I'd like to preface everything by pronouncing this blog and the contents herein, in the words of my partner, "highly questionable." Why? Because this same pronouncement is made about our dancing, by that same young gentleman, roughly five times a day. Nevertheless, I'd ask you to consider whether this is not the best attitude to have about one's dancing, and in fact, about life in general.
Think about it this way. The moment to we stop questioning ourselves and asking why, the moment that we take our own abilities for granted, that is the moment when we stop growing. To make any sort of progress, in one's dancing or in any pursuit, requires a certain humility and a consciousness of one's own limitations, and tireless inquest into the reasons why things are the way they are, and why my dancing doesn't look like it should, or feel like it should, or move like it should.

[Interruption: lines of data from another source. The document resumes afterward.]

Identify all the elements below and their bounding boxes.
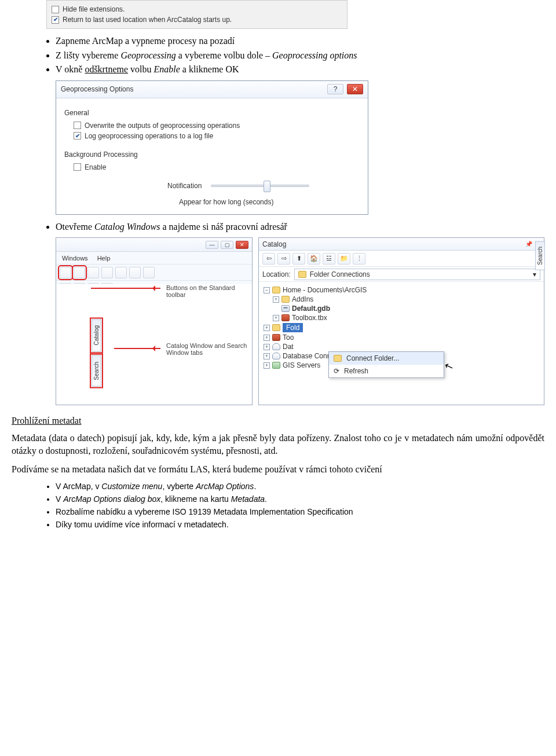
general-group-label: General [64, 109, 361, 117]
slider-thumb[interactable] [264, 181, 270, 192]
toolbar-button[interactable] [115, 267, 127, 278]
search-window-button[interactable] [74, 267, 85, 278]
search-tab[interactable]: Search [92, 355, 101, 387]
paragraph: Metadata (data o datech) popisují jak, k… [12, 432, 544, 457]
overwrite-outputs-checkbox[interactable] [74, 122, 81, 129]
catalog-window-button[interactable] [60, 267, 71, 278]
close-button[interactable]: ✕ [347, 84, 363, 94]
enable-background-label: Enable [85, 163, 106, 171]
section-heading: Prohlížení metadat [12, 416, 544, 426]
geoprocessing-options-dialog: Geoprocessing Options ? ✕ General Overwr… [56, 80, 368, 215]
paragraph: Podíváme se na metadata našich dat ve fo… [12, 463, 544, 476]
callout-standard-toolbar: Buttons on the Standard toolbar [166, 284, 242, 298]
expand-toggle[interactable]: + [264, 344, 270, 350]
database-icon [272, 353, 280, 359]
server-icon [272, 362, 280, 369]
toolbar-button[interactable] [87, 267, 99, 278]
arcmap-window: — ▢ ✕ Windows Help Catalog Search [56, 237, 253, 405]
list-item: V ArcMap Options dialog box, klikneme na… [56, 494, 556, 505]
list-item: Z lišty vybereme Geoprocessing a vyberem… [56, 49, 556, 62]
dialog-title: Geoprocessing Options [61, 85, 133, 93]
catalog-tree[interactable]: −Home - Documents\ArcGIS +AddIns Default… [259, 282, 544, 373]
list-item: Díky tomu uvidíme více informací v metad… [56, 519, 556, 530]
instructions-list-b: Otevřeme Catalog Windows a najdeme si ná… [56, 221, 556, 233]
expand-toggle[interactable]: + [264, 362, 270, 369]
enable-background-checkbox[interactable] [74, 163, 81, 171]
list-item: Rozbalíme nabídku a vybereme ISO 19139 M… [56, 507, 556, 518]
background-processing-group-label: Background Processing [64, 151, 361, 159]
toolbar-button[interactable] [129, 267, 141, 278]
tree-item-home[interactable]: Home - Documents\ArcGIS [283, 286, 367, 294]
catalog-title: Catalog [262, 240, 286, 248]
maximize-button[interactable]: ▢ [221, 241, 233, 249]
forward-button[interactable]: ⇨ [277, 253, 290, 265]
catalog-pane: Catalog 📌 ✕ ⇦ ⇨ ⬆ 🏠 ☳ 📁 ⋮ Location: Fold… [258, 237, 544, 405]
pin-icon[interactable]: 📌 [525, 241, 532, 247]
arccatalog-options-panel: Hide file extensions. Return to last use… [46, 0, 348, 29]
ctx-connect-folder[interactable]: Connect Folder... [329, 352, 444, 365]
list-item: V ArcMap, v Customize menu, vyberte ArcM… [56, 481, 556, 492]
location-input[interactable]: Folder Connections ▾ [294, 269, 540, 280]
hide-extensions-label: Hide file extensions. [63, 5, 125, 13]
folder-icon [272, 324, 280, 331]
connect-folder-button[interactable]: 📁 [338, 253, 350, 265]
back-button[interactable]: ⇦ [262, 253, 275, 265]
toolbox-icon [281, 314, 290, 321]
location-value: Folder Connections [310, 270, 370, 278]
geodatabase-icon [281, 305, 290, 312]
connect-folder-icon [334, 355, 342, 362]
expand-toggle[interactable]: + [264, 353, 270, 359]
appear-duration-label: Appear for how long (seconds) [179, 198, 361, 206]
menu-windows[interactable]: Windows [62, 255, 88, 262]
toggle-button[interactable]: ☳ [323, 253, 335, 265]
callout-arrow [114, 348, 160, 349]
chevron-down-icon[interactable]: ▾ [533, 270, 536, 278]
location-label: Location: [262, 270, 291, 278]
close-button[interactable]: ✕ [236, 241, 248, 249]
tree-item[interactable]: Dat [283, 343, 294, 351]
database-icon [272, 343, 280, 350]
tree-item[interactable]: Too [283, 333, 294, 342]
toolbar-button[interactable] [143, 267, 155, 278]
list-item: Zapneme ArcMap a vypneme procesy na poza… [56, 35, 556, 47]
hide-extensions-checkbox[interactable] [52, 6, 59, 13]
options-button[interactable]: ⋮ [353, 253, 365, 265]
expand-toggle[interactable]: + [264, 325, 270, 331]
tree-item[interactable]: Default.gdb [292, 304, 330, 313]
return-last-location-checkbox[interactable] [52, 16, 59, 24]
folder-icon [272, 287, 280, 293]
refresh-icon: ⟳ [334, 367, 339, 375]
help-button[interactable]: ? [327, 84, 343, 94]
tree-item[interactable]: GIS Servers [283, 361, 320, 369]
expand-toggle[interactable]: + [273, 296, 279, 303]
log-operations-checkbox[interactable] [74, 132, 81, 140]
search-side-tab[interactable]: Search [535, 241, 545, 270]
notification-slider[interactable] [211, 185, 309, 187]
folder-icon [298, 271, 306, 278]
overwrite-outputs-label: Overwrite the outputs of geoprocessing o… [85, 122, 240, 130]
up-button[interactable]: ⬆ [292, 253, 305, 265]
home-button[interactable]: 🏠 [308, 253, 320, 265]
list-item: Otevřeme Catalog Windows a najdeme si ná… [56, 221, 556, 233]
catalog-tab[interactable]: Catalog [92, 319, 101, 351]
folder-icon [281, 296, 290, 303]
ctx-refresh[interactable]: ⟳ Refresh [329, 365, 444, 377]
list-item: V okně odškrtneme volbu Enable a kliknem… [56, 63, 556, 76]
context-menu: Connect Folder... ⟳ Refresh [328, 351, 444, 378]
expand-toggle[interactable]: − [264, 287, 270, 293]
log-operations-label: Log geoprocessing operations to a log fi… [85, 132, 213, 140]
tree-item[interactable]: Toolbox.tbx [292, 314, 327, 322]
instructions-list-a: Zapneme ArcMap a vypneme procesy na poza… [56, 35, 556, 76]
expand-toggle[interactable]: + [264, 335, 270, 341]
toolbar-button[interactable] [101, 267, 113, 278]
expand-toggle[interactable]: + [273, 315, 279, 321]
tree-item[interactable]: AddIns [292, 295, 313, 303]
minimize-button[interactable]: — [206, 241, 218, 249]
return-last-location-label: Return to last used location when ArcCat… [63, 16, 232, 24]
notification-label: Notification [167, 182, 202, 190]
tree-item-selected[interactable]: Fold [283, 323, 303, 332]
toolbox-icon [272, 334, 280, 341]
menu-help[interactable]: Help [97, 255, 111, 262]
callout-arrow [91, 288, 160, 289]
instructions-list-c: V ArcMap, v Customize menu, vyberte ArcM… [56, 481, 556, 530]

So I think that, all things considered, Brandon and I are on the same page here. (Pun so not intentional.) We know roughly where we are with our dancing, and we know, perhaps more clearly, where we want to be. And for us, those two items are matching up relatively well between us these days. Both being of introspective natures, we found that a lot of our dance training has spilled over into hours of mental reflection, some in depth conversations, and personal study, as we try to determine what exactly it will take for us to achieve these goals of ours, both together as a partnership and individually as dancers.
I'd like to make a comment about the subtitle of this blog. It came to me rather suddenly as a random and silly idea as Brandon and I were attempting to christen it. I explained to Brandon that I have always felt like the world in general is just too clunky. Mostly it's people: people when they dance, people in their interactions, people in their movement. There is so much good and beauty in this world, and if there was just some way for us to tread more lightly, rather than to stomp through this life, how much more of that beauty we would see. I suppose I ought to give specific examples to illustrate this rather outlandish assessment, but I just don't think I have any top of mind, unless it is ladies in clunky heels making as much noise as possible in a quite church on a stone floor. In any case, we'd like to think that this idea applies to our quest to become better dancers. We've noticed a sad lack in the rank and file of competitive dancers of a true expression of what dancing is all about. The two bodies moving as one, flowing across the floor to the strains of beautiful music, creating harmonious lines and shapes and a unified picture, something about this ideal is so often just not there. Many dancers seem too focused on "getting marked" to care whether their dancing is graceful and really beautiful. And although Brandon and I are both pretty competitive ourselves, for us competition is kind of a means to an end, the end being real, beautiful and powerful dancing.
Our goal, with our dancing and with this blog, is to try to bring back some of the beauty and grace that has lost it's rightful place in ballroom dancing. Highly questionable? I think so. Let's just say we have our work more than cut out for us.